Decifrando il meccanismo che sta alla base dello sviluppo dell'Alzheimer in certe famiglie, e non in altre, i ricercatori della Hebrew University di Gerusalemme hanno proposto che la malattia è in realtà un insieme di malattie che probabilmente dovrebbero essere trattate con approcci diversi.
Le malattie neurodegenerative sono condizioni incurabili e debilitanti che provocano la degenerazione o la morte delle cellule nel sistema nervoso. Condizioni come i disturbi da prioni (la più famosa delle quali è la 'malattia della mucca pazza'), l'Alzheimer e il Parkinson condividono due caratteristiche fondamentali: sono causate dal ripiegamento errato e dell'aggregazione di proteine, e la loro insorgenza avviene tardi nella vita.
Queste malattie emergono sia sporadicamente o come malattie familiari legate a mutazioni (certe malattie da prioni possono essere anche contagiose). La maggior parte dei casi sporadici sono diagnosticati durante la settima decade di vita del paziente o dopo, mentre i casi familiari in genere si manifestano durante la quinta o sesta decade. Nonostante la loro relativa rarità, i casi legati a mutazioni sono molto importanti, in quanto forniscono suggerimenti che possono aiutare a decifrare i meccanismi che sono alla base dello sviluppo della malattia.
La caratteristica dell'insorgenza tardiva tipica di malattie neurodegenerative specifiche, e gli schemi temporali comuni dell'insorgenza di queste malattie, sollevano domande chiave: in primo luogo, perché i portatori della mutazione legata alla malattia non mostrano segni clinici fino alla quinta o sesta decade di vita?
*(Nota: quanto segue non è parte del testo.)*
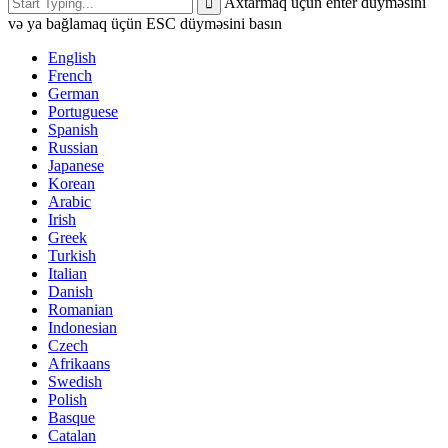
Axtarmaq üçün enter düyməsini
və ya bağlamaq üçün ESC düyməsini basın
English
French
German
Portuguese
Spanish
Russian
Japanese
Korean
Arabic
Irish
Greek
Turkish
Italian
Danish
Romanian
Indonesian
Czech
Afrikaans
Swedish
Polish
Basque
Catalan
Inoltre, perché disturbi apparentemente diversi condividono un modello temporale comune di insorgenza?
Una possibile spiegazione è che, con l'invecchiamento, diminuisce l'efficienza dei meccanismi che proteggono i giovani dall'aggregazione tossica di proteine, esponendoci alla malattia. In effetti, studi precedenti indicano chiaramente che il processo di invecchiamento ha un ruolo chiave nel permettere alle patologie neurodegenerative di insorgere in età avanzata.
Questi scoperta ha sollevato la domanda: quali meccanismi sono regolati negativamente dall'invecchiamento, consentendo l'emergere di neurodegenerazione negli anziani?
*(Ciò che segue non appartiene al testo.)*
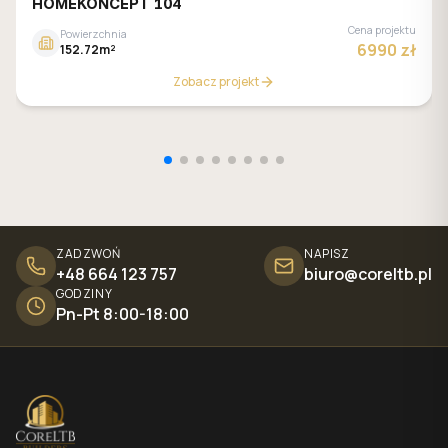
HOMEKONCEPT 104
Cena projektu
Powierzchnia
6990 zł
152.72m²
Zobacz projekt
ZADZWOŃ
NAPISZ
+48 664 123 757
biuro@coreltb.pl
GODZINY
Pn-Pt 8:00-18:00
Dal momento che le malattie neurodegenerative nascono da ripiegamento aberrante di proteine, un gruppo di ricerca internazionale, guidato dal Prof. Ehud Cohen e dalla Dott.ssa Tziona Ben-Gedalya dell'Istituto Ricerca Medica Israele-Canada (IMRIC) dell'Università Ebraica, ha postulato che una diminuzione legata all'età dell'attività di proteine che aiutano altre proteine a piegarsi correttamente, può essere un meccanismo che espone gli anziani alla neurodegenerazione.
Per identificare tali meccanismi, il gruppo ha cercato uno schema di mutazioni simili in diverse proteine che sono collegate allo sviluppo di malattie neurodegenerative distinte. La ricerca ha dimostrato che lo sviluppo dell'Alzheimer in certe famiglie, e di un disordine familiare da prioni in altre famiglie, proviene da schemi di mutazione molto simili.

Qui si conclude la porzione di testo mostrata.